• Source material
------------

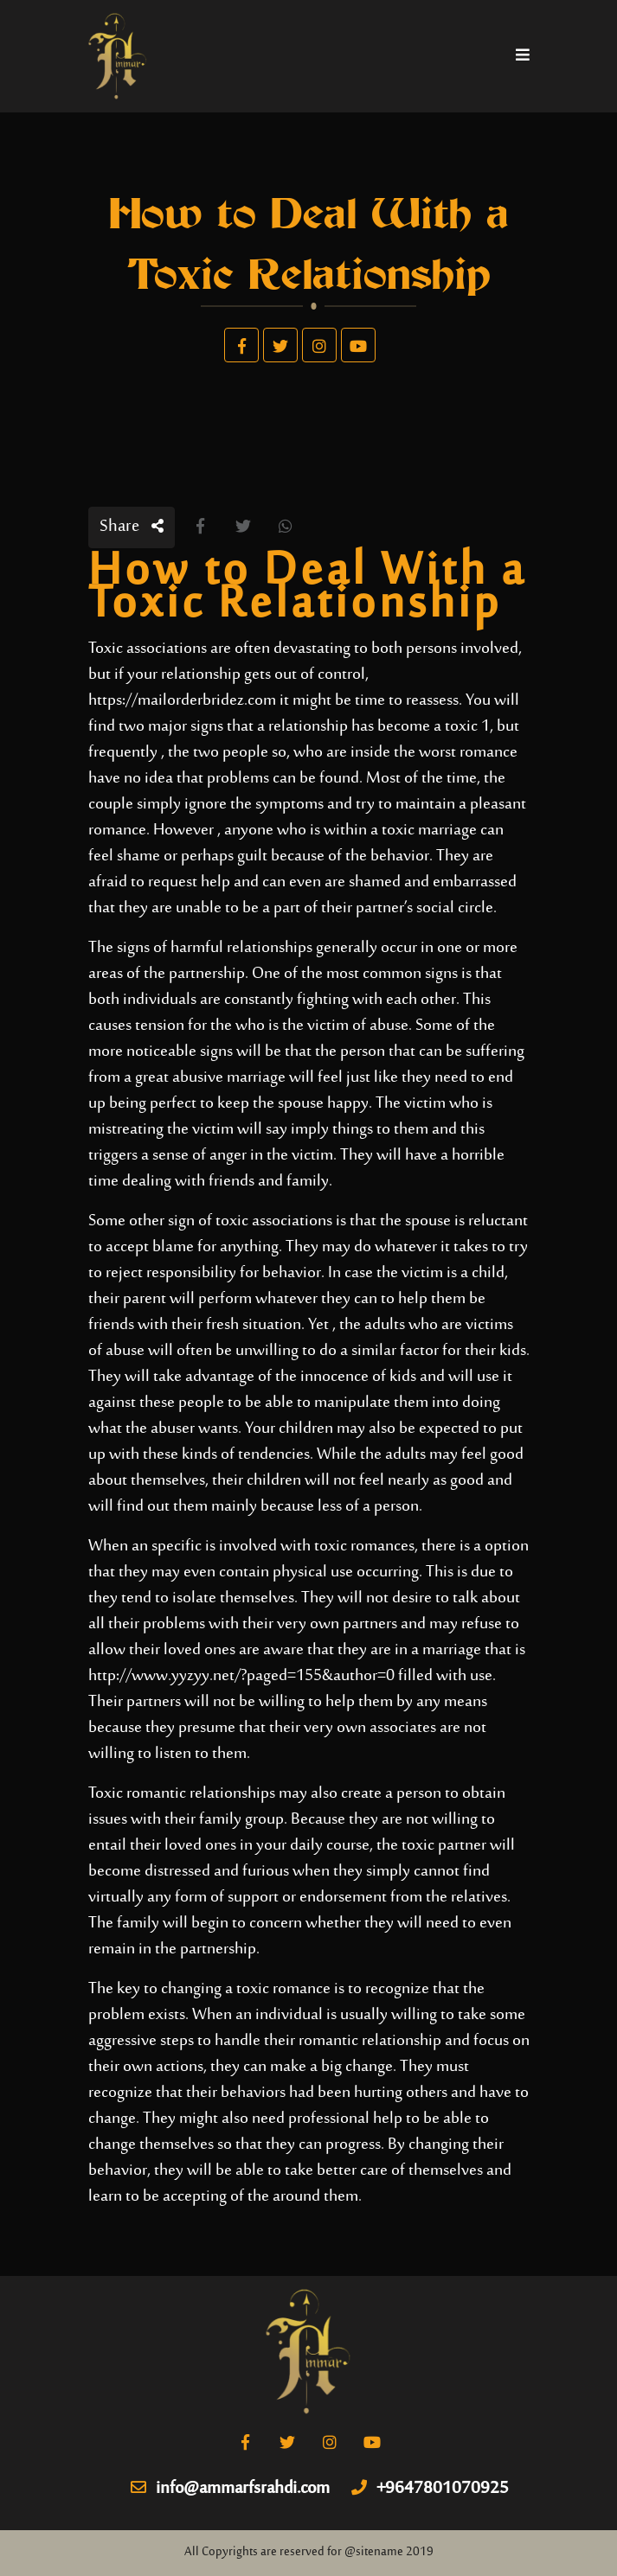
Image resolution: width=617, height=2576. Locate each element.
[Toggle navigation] (523, 56)
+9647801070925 (430, 2489)
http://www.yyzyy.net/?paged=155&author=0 (241, 1676)
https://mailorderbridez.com (182, 701)
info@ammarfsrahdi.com (230, 2489)
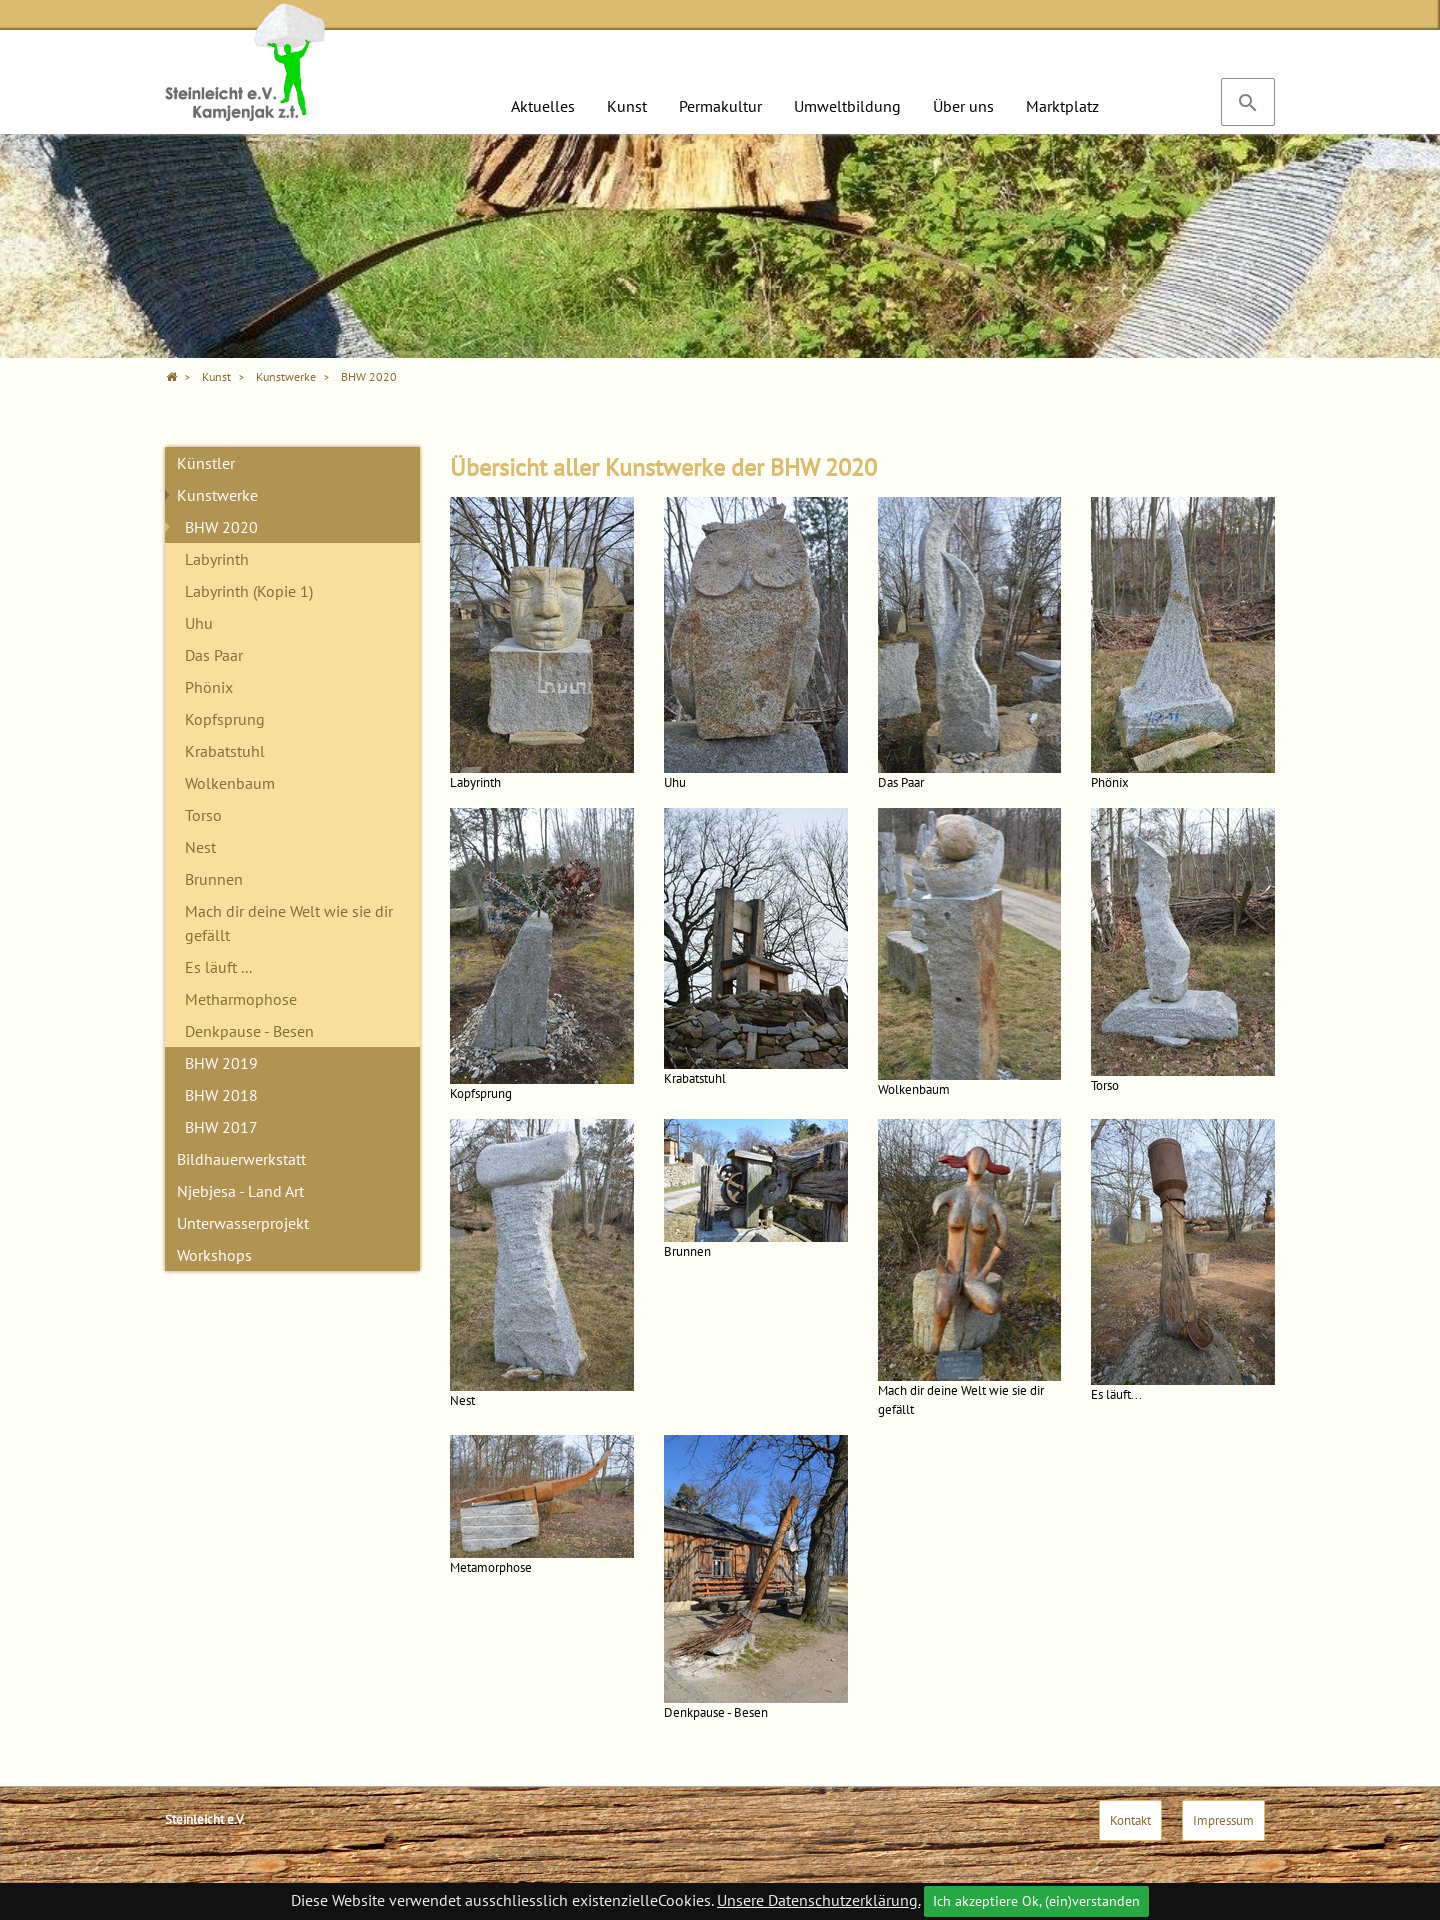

------------

• Work required
Restate the entries word for word, though any image they contain should not appear.

• Solution to this task
Image resolution: width=617, height=2576. Locate each element.
[Toggle navigation] (523, 56)
+9647801070925 (430, 2489)
http://www.yyzyy.net/?paged=155&author=0 (241, 1676)
https://mailorderbridez.com (182, 701)
info@ammarfsrahdi.com (230, 2489)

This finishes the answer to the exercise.